Chronic wound types you should know
Pressure injuries
A pressure injury is localized damage to skin and underlying soft tissue. It often occurs over a bony area or under a device. NPIAP describes pressure injury staging and notes that pressure and shear contribute.
Why this matters
Pressure injuries are types of wounds that can worsen if pressure stays in place. Early attention can prevent deeper tissue loss.
Venous leg ulcers
Venous leg ulcers are chronic types of wounds linked with vein problems in the legs. NHS notes that they often develop on the inside of the leg and can have pain, itching, swelling, skin changes, and discharge.
Arterial ulcers
Arterial ulcers relate to reduced blood flow. People often see them on toes or pressure points on the foot. Pain can be stronger, especially at rest. A clinician should assess circulation when this wound type is suspected.
Diabetic foot ulcers
Diabetic foot ulcers are major types of wounds because nerve changes can reduce pain signals and delay care. A clinician often checks pressure points, footwear, and circulation.
Infection vs normal healing changes
People confuse normal healing with infection. This section helps you talk about different types of wounds more accurately.
Signs that can happen during normal healing
A healing wound can look mildly red and can drain small amounts of clear fluid early on. A dressing can also collect fluid and look cloudy.

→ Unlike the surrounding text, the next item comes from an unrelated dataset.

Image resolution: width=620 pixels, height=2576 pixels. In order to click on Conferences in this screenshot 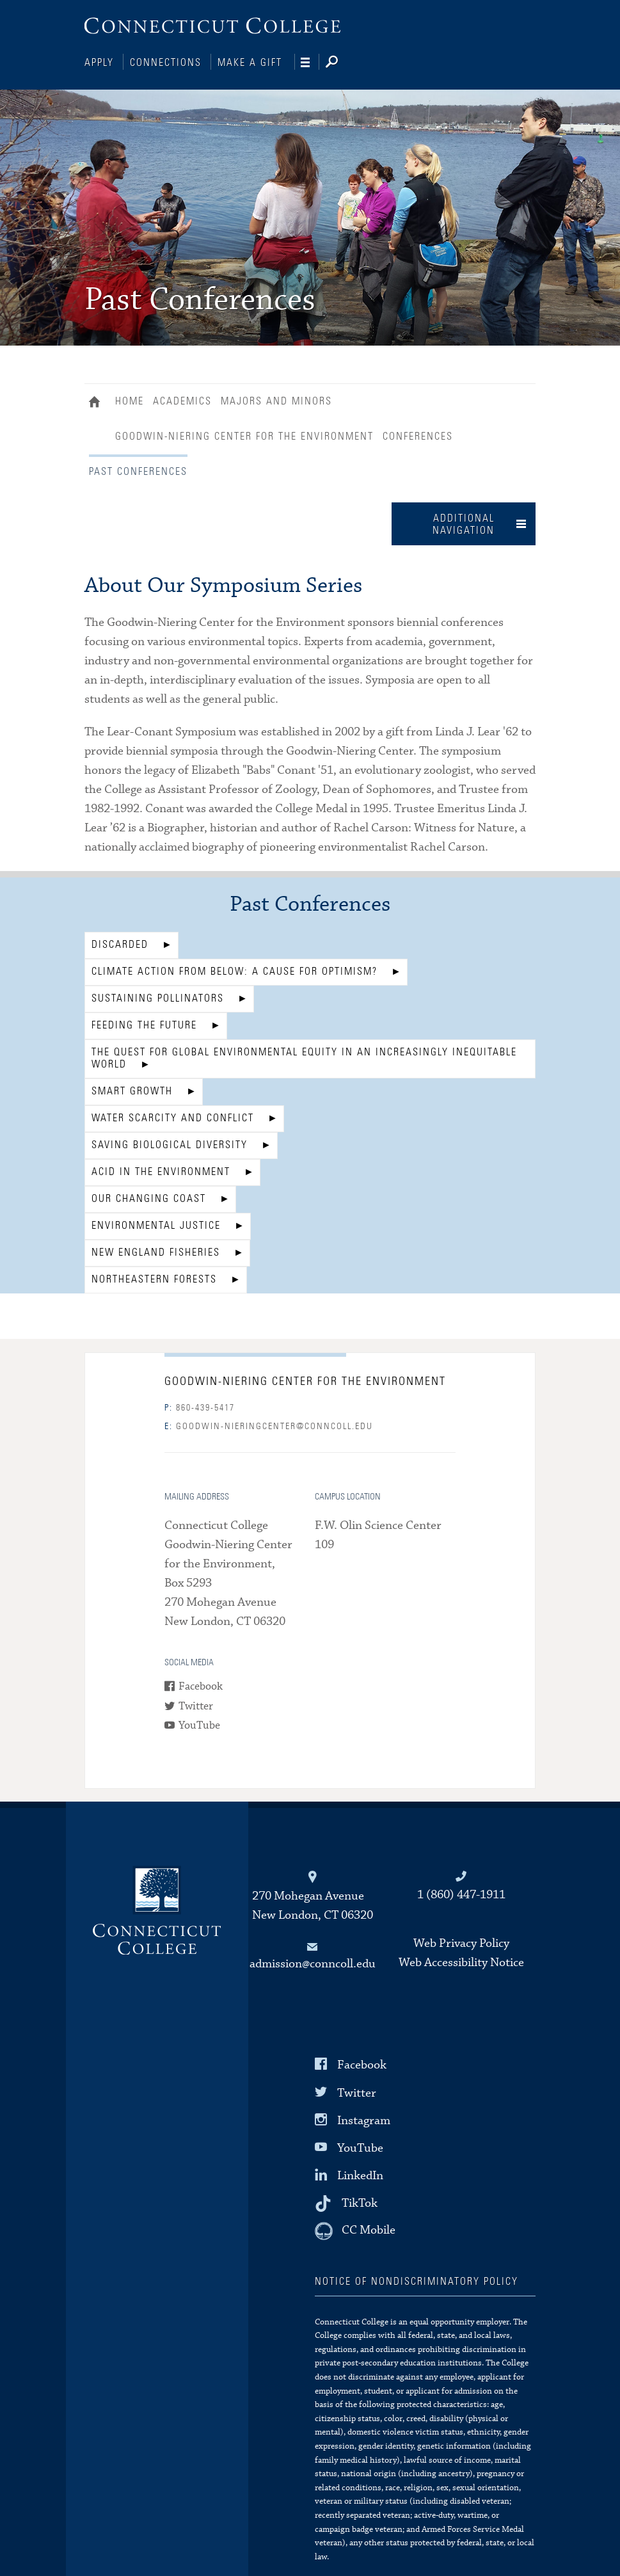 , I will do `click(418, 435)`.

Signs that suggest infection or complications
MedlinePlus lists warning signs such as increasing redness, increasing pain, pus (yellow/green drainage), fever, chills, and a wound that opens.
Contact a clinician if
- The wound has spreading redness.
- The wound has worsening pain.
- The wound has pus or a strong odor.
- The person has fever or chills.
- The wound reopens or will not stop bleeding.
Wound drainage types
Drainage can help describe types of wounds, but drainage alone does not diagnose infection.
- Clear (serous) drainage often appears in early healing.
- Bloody (sanguineous) drainage can appear right after injury.
- Pink (serosanguineous) drainage is a mix that can happen during early healing.
- Thick yellow/green (purulent) drainage can suggest infection, especially with rising pain or fever.
MedlinePlus uses pus-like drainage plus redness, warmth, and fever as infection warning signs.
When to get medical care
You should not try to “tough it out” with every wound type. Some types of wounds need evaluation.
Seek medical care if any of these apply:
- The wound is deep, gaping, or shows fat or deeper tissue.
- The bleeding does not stop after firm pressure.
- The wound is a bite or a deep puncture.
- The wound shows infection signs like pus, fever, spreading redness, or worsening pain.
- The person has diabetes, poor circulation, or immune suppression.